Seven out of 10 Syrians needed humanitarian aid in 2023 – 15.3 million of the country’s 22.1 million people. This is a five per cent increase on 2022 and represents an extra three-quarters of a million people requiring support. This extra demand came in a year when the international community provided only a third of the $5.4 million (approx. £4.2 million) requested by the UN to fund its Humanitarian Response Plan for Syria.
Supporting vulnerable people in Syria’s northwest
In 2023, Islamic Relief’s efforts continued to focus on hard-to-reach areas of northwestern Syria where levels of poverty and hunger are highest. Here, people’s suffering was further exacerbated by February’s devastating earthquakes, storms and floods in March, extreme heat and wildfires in the summer months, and an escalation in conflict in October. The escalation was the worst this region of Syria had seen since 2019, displacing 120,000 people and damaging or destroying 43 health facilities, 27 schools and 20 water systems.

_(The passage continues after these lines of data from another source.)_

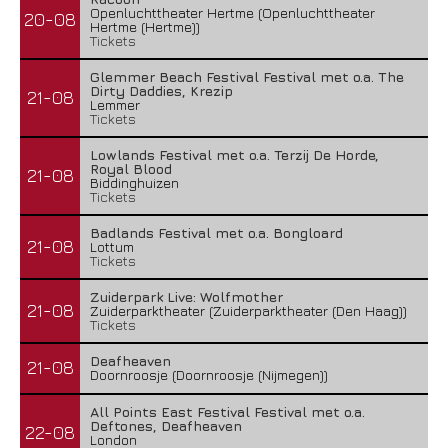
Openluchttheater Hertme (Openluchttheater
20-08
Hertme (Hertme))
Tickets
Glemmer Beach Festival Festival met o.a. The
Dirty Daddies, Krezip
21-08
Lemmer
Tickets
Lowlands Festival met o.a. Terzij De Horde,
Royal Blood
21-08
Biddinghuizen
Tickets
Badlands Festival met o.a. Bongloard
21-08
Lottum
Tickets
Zuiderpark Live: Wolfmother
21-08
Zuiderparktheater (Zuiderparktheater (Den Haag))
Tickets
Deafheaven
21-08
Doornroosje (Doornroosje (Nijmegen))
All Points East Festival Festival met o.a.
Deftones, Deafheaven
22-08
London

While the urgently needed response to the earthquakes dominated Islamic Relief’s activities in Syria this year, we also continued to provide food for displaced people, along with water and shelter materials. Our food projects, including seasonal Ramadan and qurbani food distributions, helped more than 700,000 Syrians stay nourished in 2023, while over 1,400 orphaned children received support through our Orphan Sponsorship Programme.
Islamic Relief worked to build 59 new permanent shelters for poor internally displaced people living in tents. Each new home had two rooms, plus a kitchen and toilet. We continued to invest in livelihoods programmes to help displaced families earn a living again and provided extensive support to health and education facilities devastated by years of conflict and economic collapse. This included providing stipends to more than 400 teachers and treating 500,000 patients, including 20 who received otherwise costly open-heart surgeries for free.
We will continue to stand with the people of Syria as they rebuild their lives and livelihoods amid crisis and displacement. 2023 saw the devastating failure to reauthorise the Syria cross-border aid mechanism, which effectively shut down a nine-year-old system for delivering humanitarian aid to parts of Syria not controlled by the country’s government. This failure had real impacts on the ability of humanitarian organisations, like Islamic Relief, to support vulnerable people in northwestern Syria. We continue to call for the mechanism to be reinstated, so that aid can reach those most in need.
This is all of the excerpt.